Next message: Kent Overstreet: "Re: Stack corruption in bch2_nocow_write"
Previous message: Lukas Wunner: "Re: [PATCH v3 09/10] thermal: Add PCIe cooling driver"
In reply to: Matthew Wilcox: "Re: 6.6.8 stable: crash in folio_mark_dirty"
Next in thread: Hillf Danton: "Re: 6.6.8 stable: crash in folio_mark_dirty"
Messages sorted by: [ date ] [ thread ] [ subject ] [ author ]

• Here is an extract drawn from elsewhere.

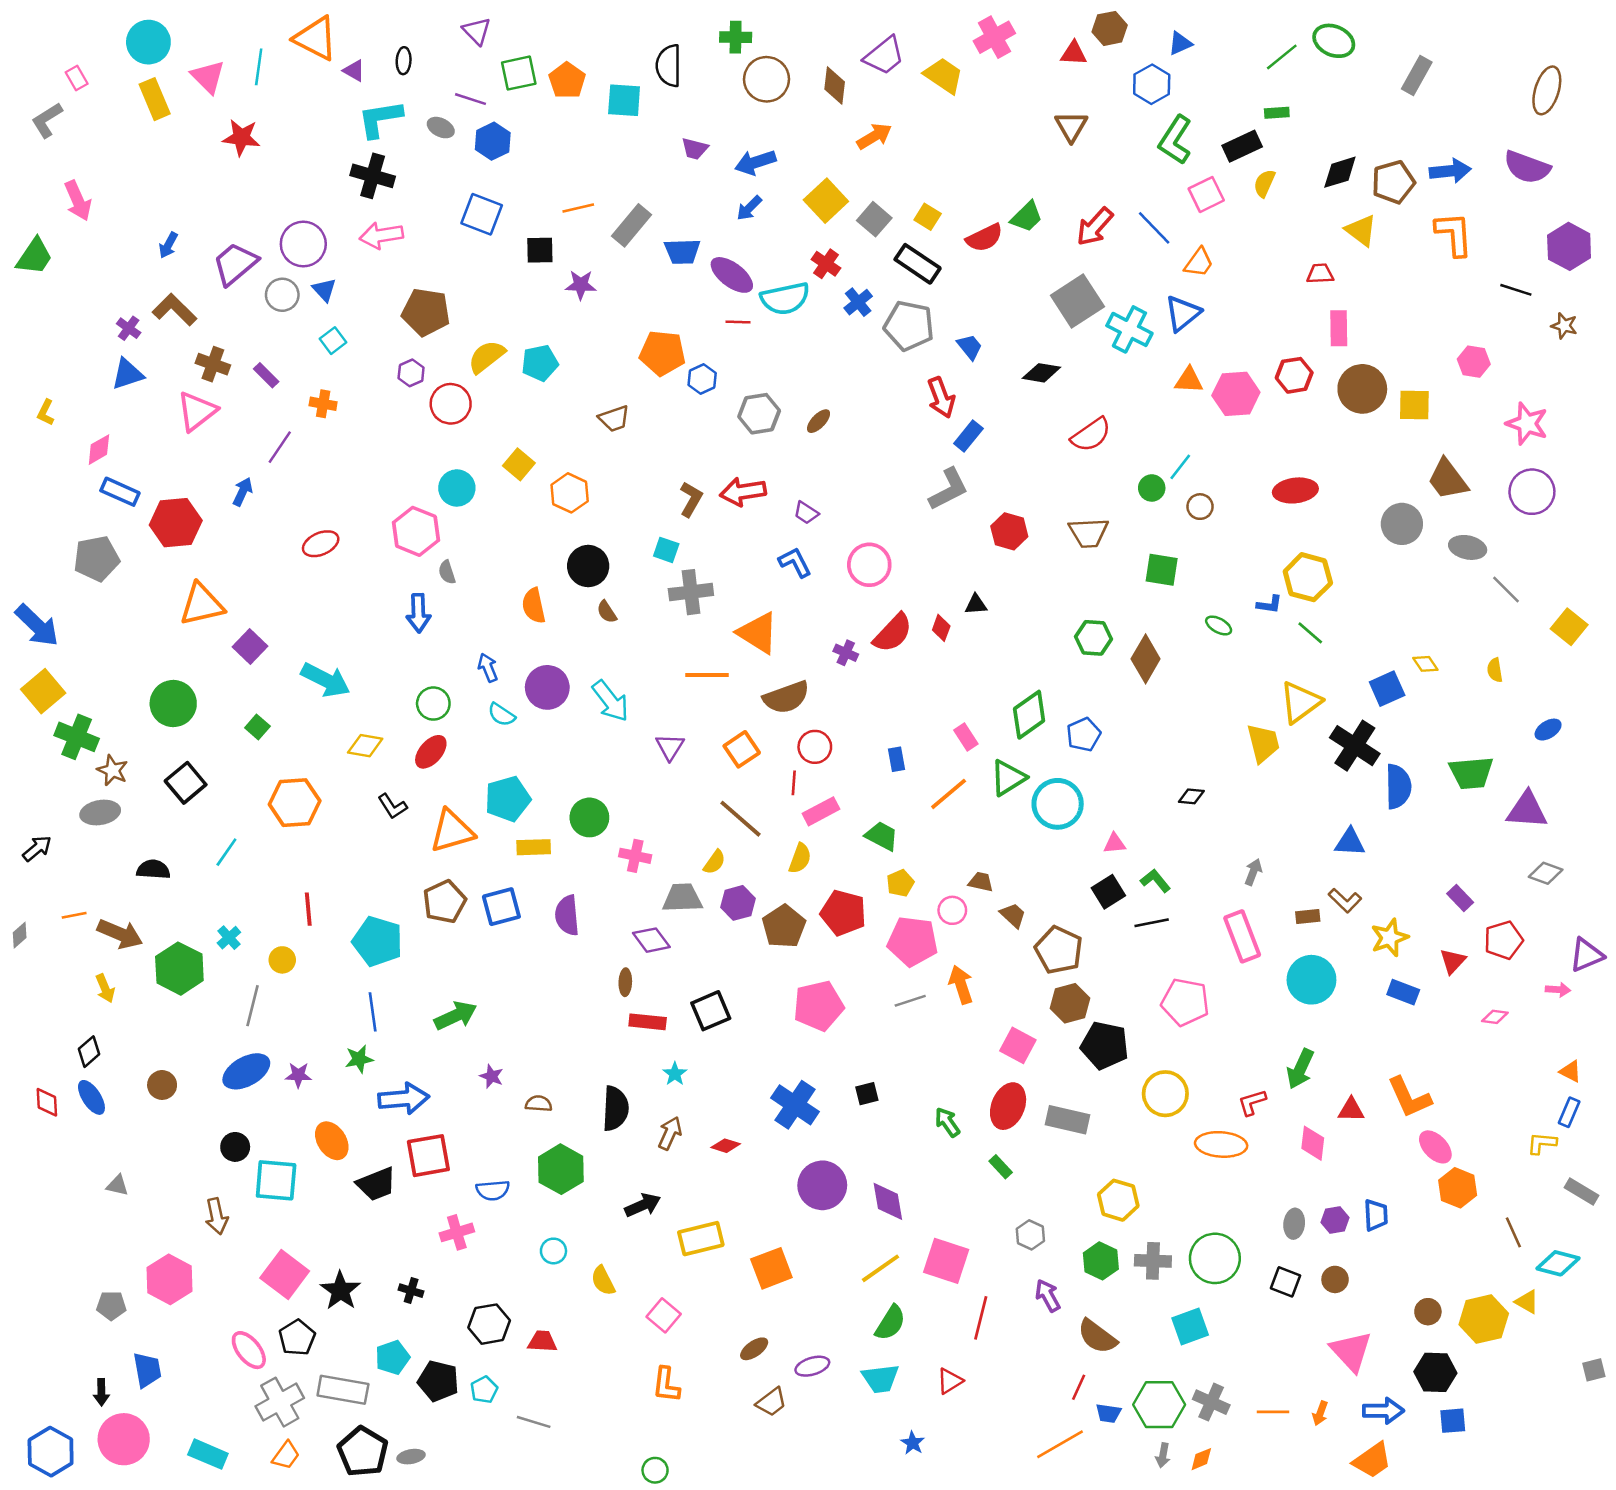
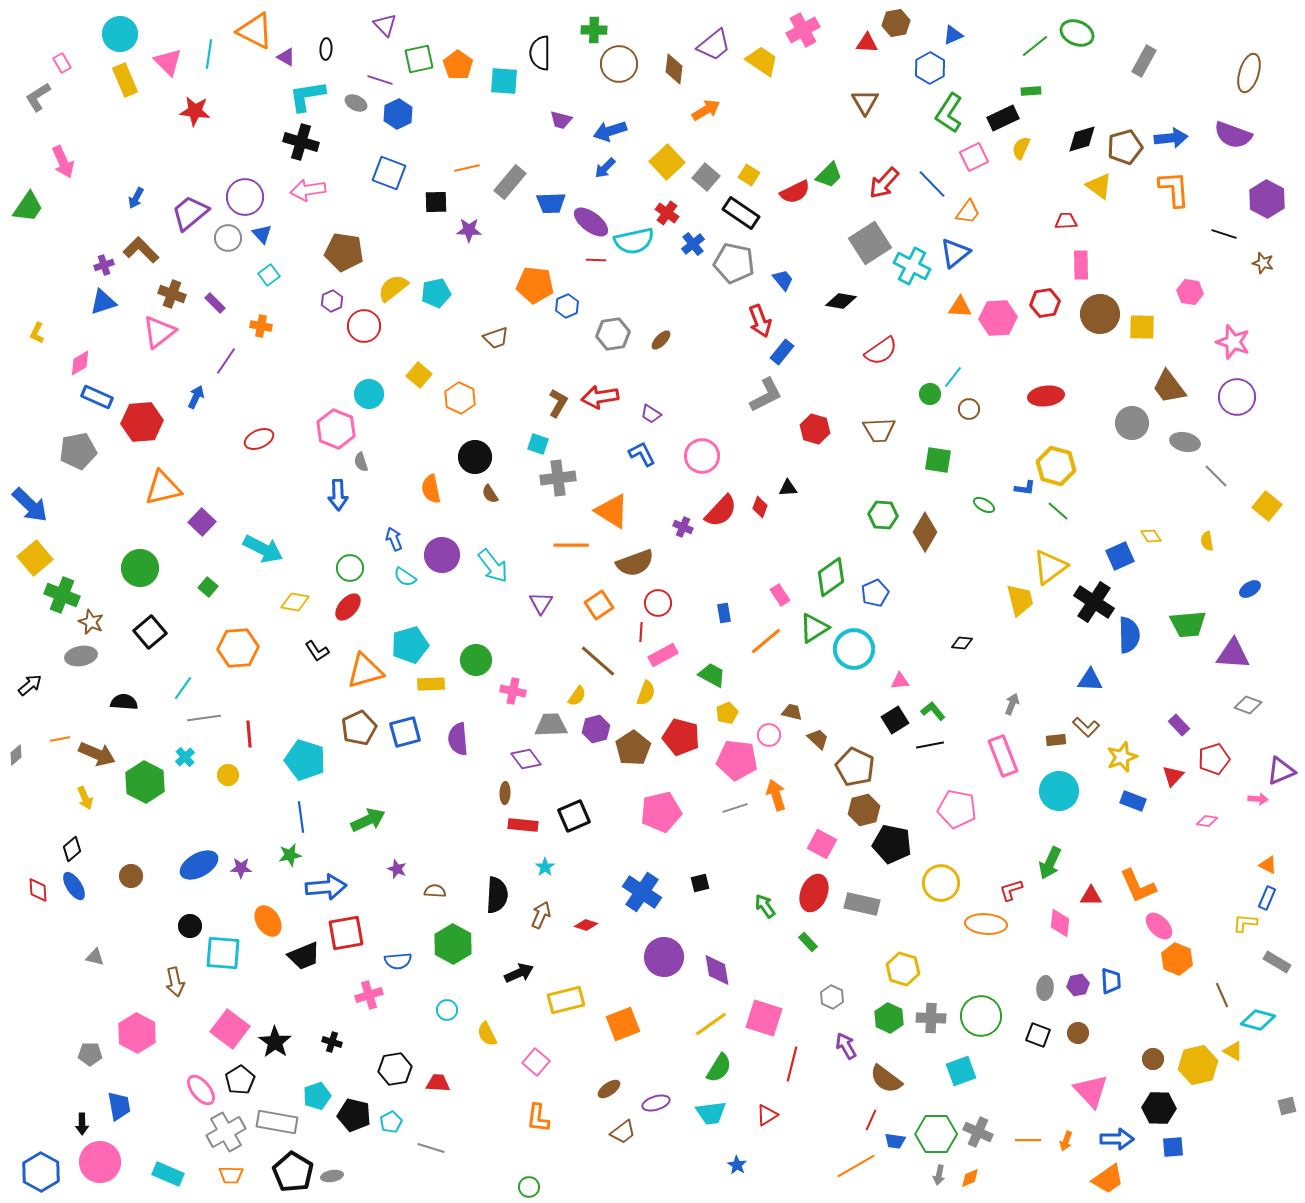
purple cross: (129, 328) -> (104, 265), turned 36
gray line: (252, 1006) -> (204, 718), moved, turned 68
orange trapezoid: (286, 1455) -> (231, 1175), turned 55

On Sat, 2023-12-30 at 18:02 +0000, Matthew Wilcox wrote:
>
> Thanks for the report. Apologies, I'm on holiday until the middle of
> the week so this will be extremely terse.
>

Enjoy 🙂

> >
> Dec 30 07:00:36 s6 kernel: CPU: 0 PID: 521524 Comm: rsync Not tainted
> So rsync is exiting. Do you happen to know what rsync is doing?
> .

There are 2 rsyncs I can think of:

(a) rsync from another server (s8) pushing files over the local
network to this machine (s6). rsync writes to the raid drives on s6.

s8 says the rsync completed successfully at 3:04 am (about 4 hours
prior to this error at 7.00 am).

(b) There is also a script running inotify which uses rsync to keep
the spare root drive sync'ed. System had update at 5:48 am of a few
packages, and that would have caused an rsync from root on nvme to
sapre on sdg. Most likely this is this one that triggered around 7 am.

This one runs:

/usr/bin/rsync --open-noatime --no-specials --delete --atimes -
axHAX --times <src> <dst>

> t looks llike rsync has a page from the block device mmaped? I'll
> have
> to investigate this properly when I'm back. If you haven't heard
> from
> me in a week, please ping me.

Thank you.

>
> (I don't think I caused this, but I think I stand a fighting chance
> of
> tracking down what the problem is, just not right now).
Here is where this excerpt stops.